A quick back story first. When I was paying off my credit cards a couple years ago, I realized that the math said to do a balance transfer, unfortunately the interest rate wasn’t really the big problem, I was. I needed to make more money and make bigger payments, not reduce my interest rate from 8.99% to 2.99%, it was a band-aid, a quick fix and in the end I didn’t like it, even if it did probably save me a few dollars. Towards the end of my credit card repayment I decided to ask the wife if I could borrow money from her savings to pay off my credit cards. We keep our finances together but still run individual accounts as we work together towards financial independence. She lent me the money and I paid off my credit cards for good, the problem was it didn’t feel that great. So I saved a few dollars in the long run and paid Mrs. Even Steven back interest free, it had no satisfaction, no jump up and down feeling that you get from making a big shot to win the game. Even when I paid her the last dollar back, it had no satisfaction, in some ways it almost felt like I cheated. What kind of satisfaction is that?

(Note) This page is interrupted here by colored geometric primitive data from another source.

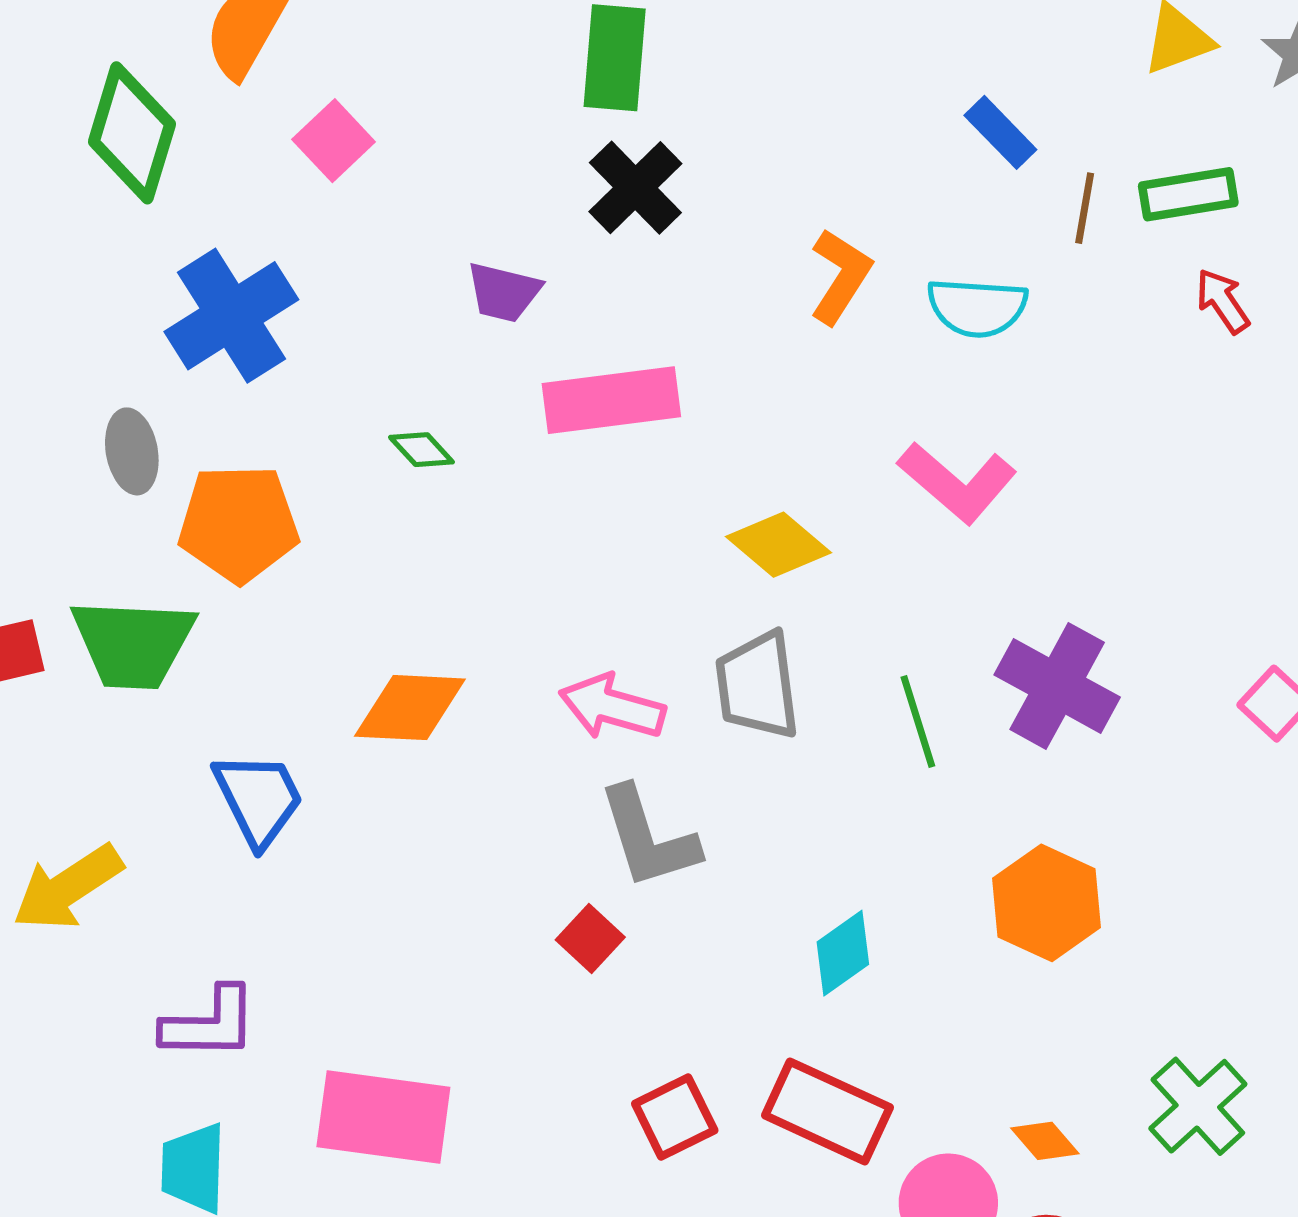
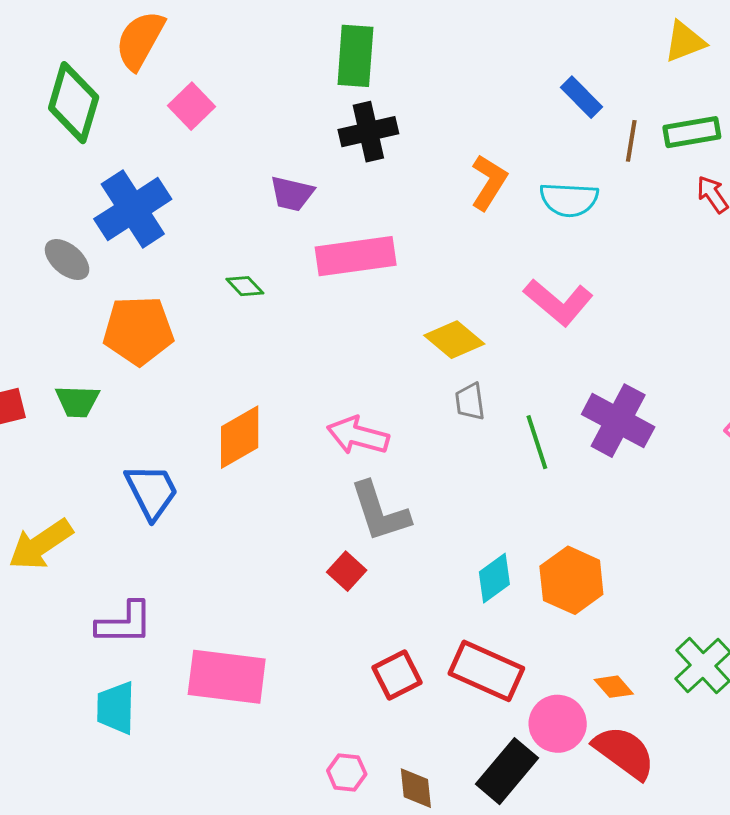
black cross: (635, 188) -> (368, 132), turned 32
gray ellipse: (132, 451) -> (67, 260), moved, turned -39
green trapezoid: (133, 643) -> (77, 401), size x0.6
gray trapezoid: (757, 685) -> (470, 402), moved, size x0.6
orange diamond: (410, 708) -> (240, 437), turned -32
orange hexagon: (1047, 903) -> (571, 580), moved

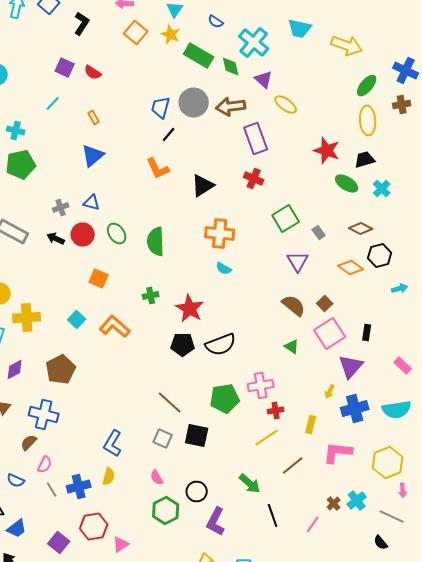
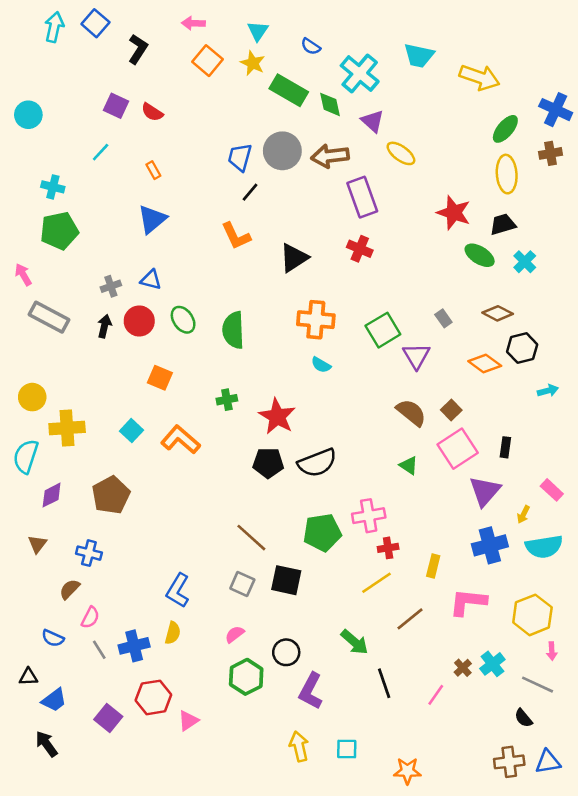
green square: (286, 218) -> (383, 330), moved
black arrow: (56, 238) -> (104, 326), turned 78
yellow arrow: (330, 392) -> (523, 514), moved
blue cross: (44, 414) -> (89, 553), size x0.7
pink semicircle: (157, 478) -> (235, 634), turned 84

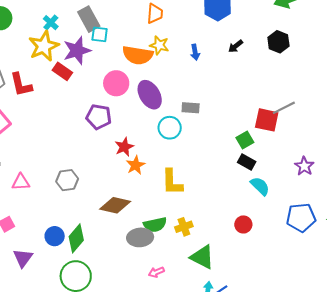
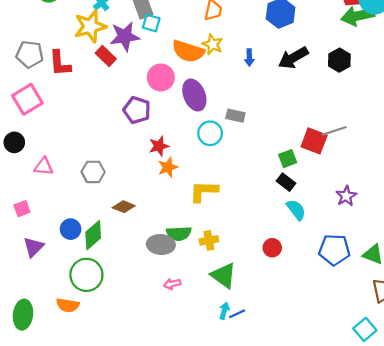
black arrow: (236, 46) -> (293, 58), size x1.8
yellow L-shape: (172, 182) -> (204, 191), turned 84
brown diamond: (115, 205) -> (124, 207), moved, size x0.7

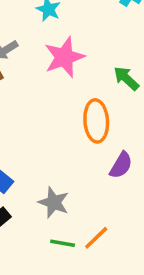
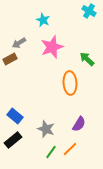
purple semicircle: (121, 165) -> (79, 124), moved
green line: (63, 243) -> (51, 152), turned -64

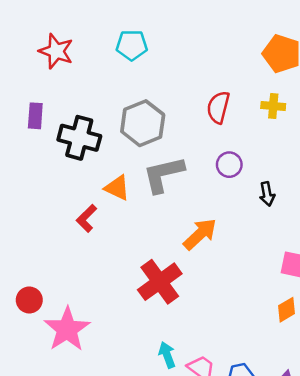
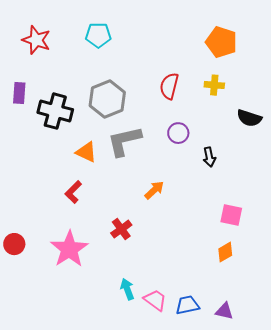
red L-shape: (87, 218) -> (73, 192), moved
orange arrow: (200, 234) -> (154, 190), size x0.7
red cross: (160, 282) -> (121, 229), size x0.6
pink star: (67, 329) -> (69, 249), moved

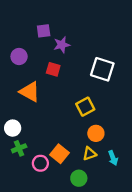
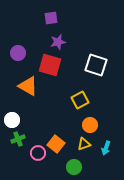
purple square: (44, 31) -> (51, 18), moved
red square: (53, 69) -> (50, 65), size x1.6
cyan arrow: (113, 158) -> (106, 148), turned 40

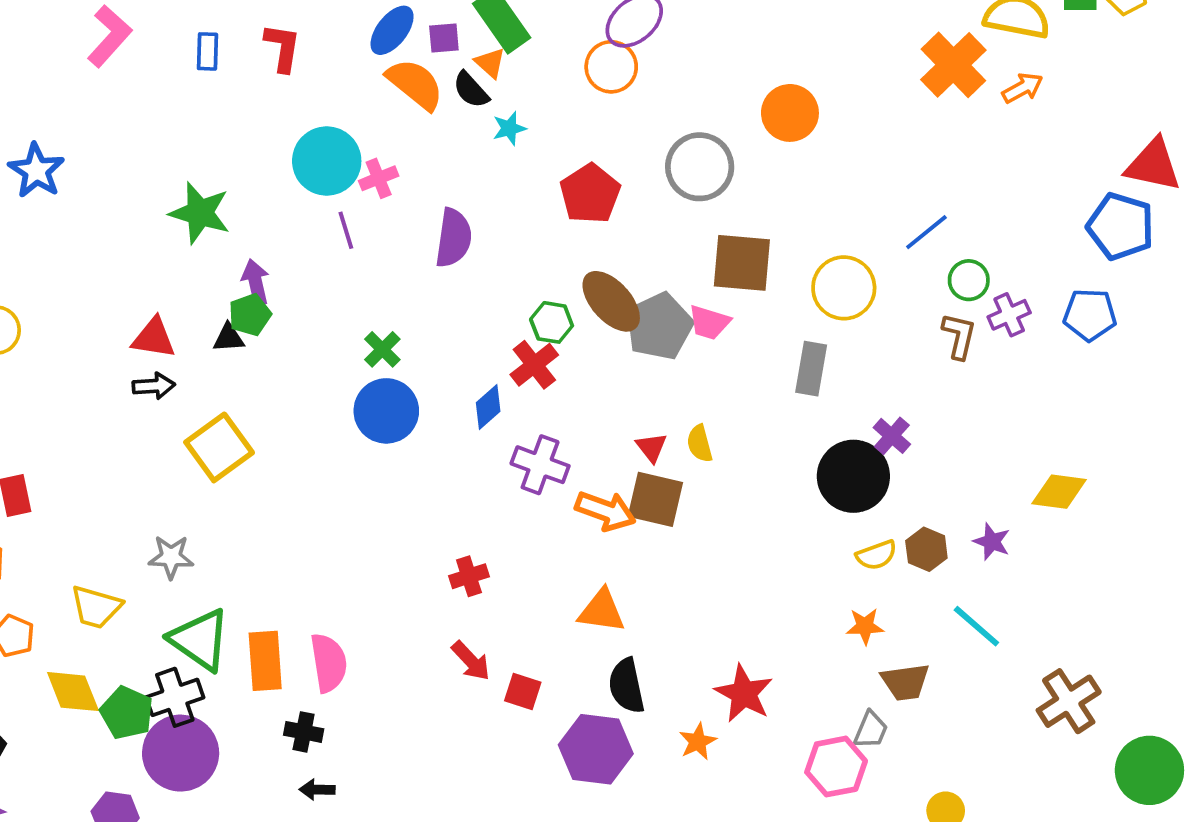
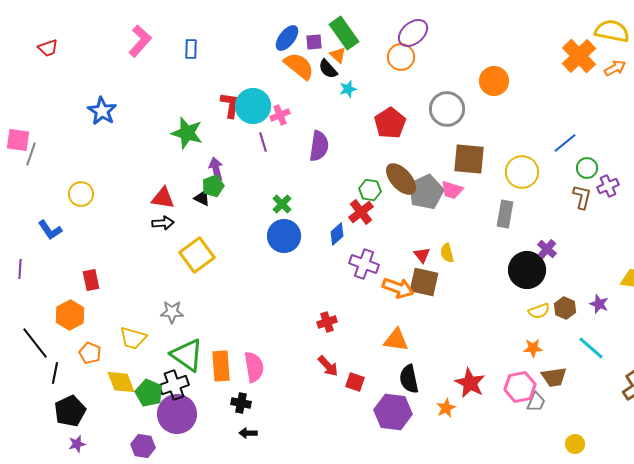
red L-shape: (282, 48) -> (230, 105), moved
black triangle: (229, 338) -> (202, 198), turned 30
pink hexagon: (836, 767) -> (520, 387), moved

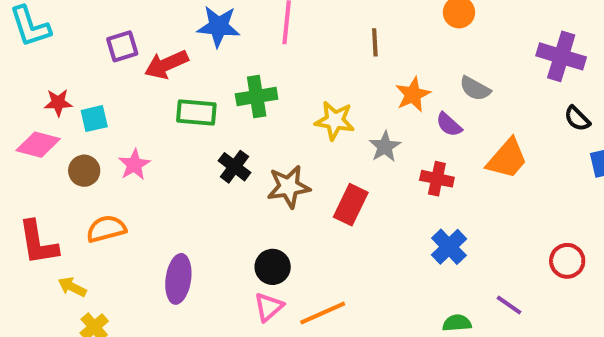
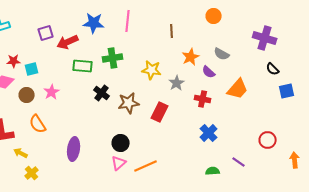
orange semicircle: (106, 229) -> (38, 124), turned -108

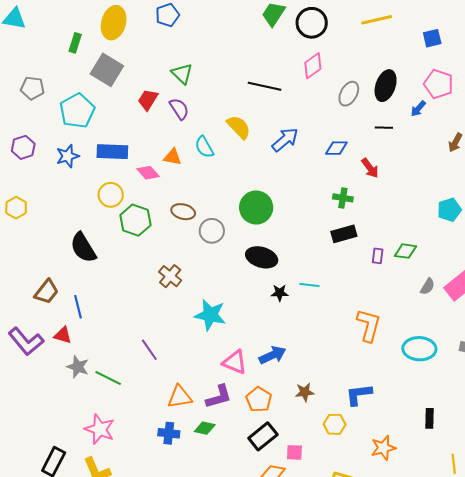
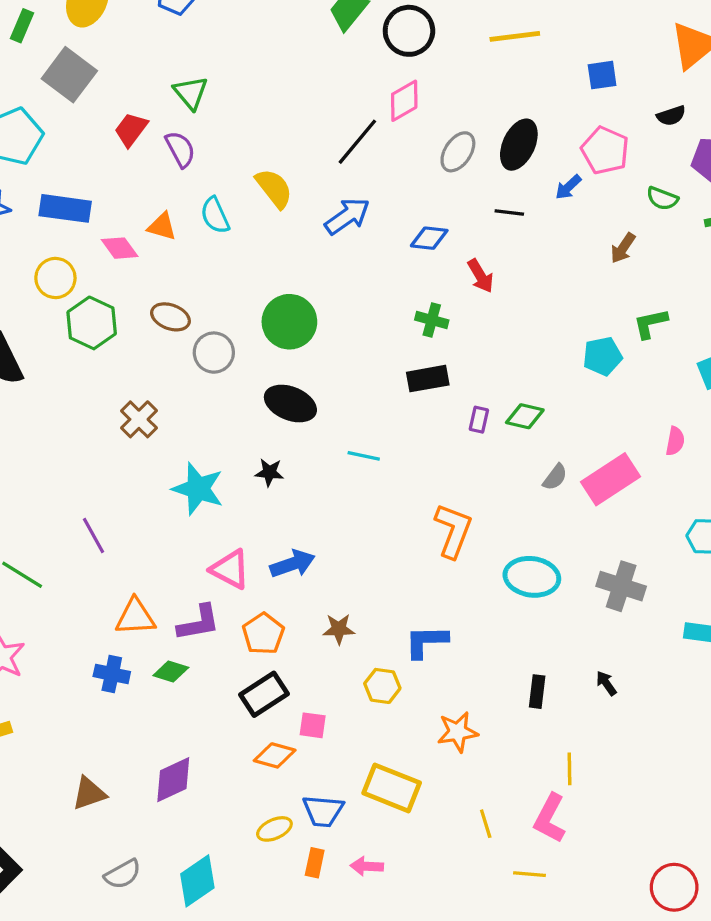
black line: (265, 86) -> (357, 142), moved, turned -68
black star: (280, 293) -> (269, 472), moved

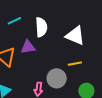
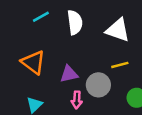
purple triangle: (28, 47) -> (69, 74), moved

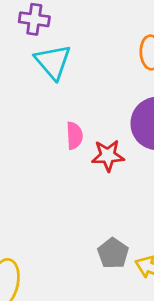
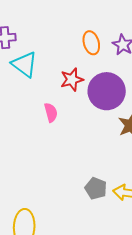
red star: (108, 156) -> (72, 80), moved

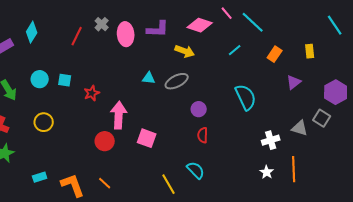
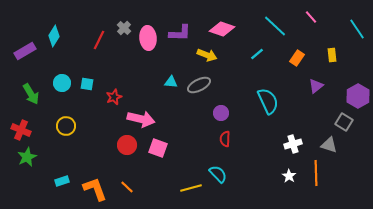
pink line: (227, 13) -> (311, 17), moved
pink arrow: (119, 115) -> (141, 119), turned 100
gray triangle: (300, 128) -> (329, 145), moved
pink square: (147, 138) -> (158, 148), moved
yellow line: (169, 184) -> (191, 188), turned -75

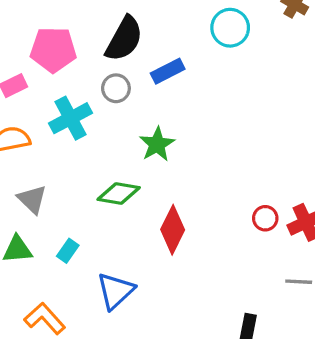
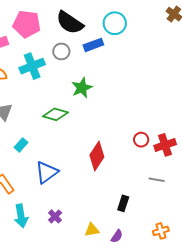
cyan circle: (230, 28) -> (115, 23), moved
black semicircle: (124, 39) -> (70, 23), turned 88
red diamond: (173, 230) -> (97, 156), moved

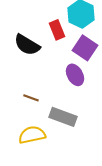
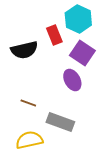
black semicircle: (27, 45) -> (24, 50), turned -44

Fast forward to present day and I realized I was contemplating the same situation all over again. I could borrow from Mrs. Even Steven and save I don’t know $50 over the course of 2 months in interest or I could finish what I started, what I set out to do. Nobody would be helping me. I wouldn’t use a balance transfer, borrow money from someone, or use any other crutch to get to the finish line. I want this to be 100% me, I want the joy, the satisfaction of punching the student loan in the face for the last time, even if it is in June instead of April, and even if it costs me $50. I want the satisfaction of completing the race, strike that I want the satisfaction of winning the race.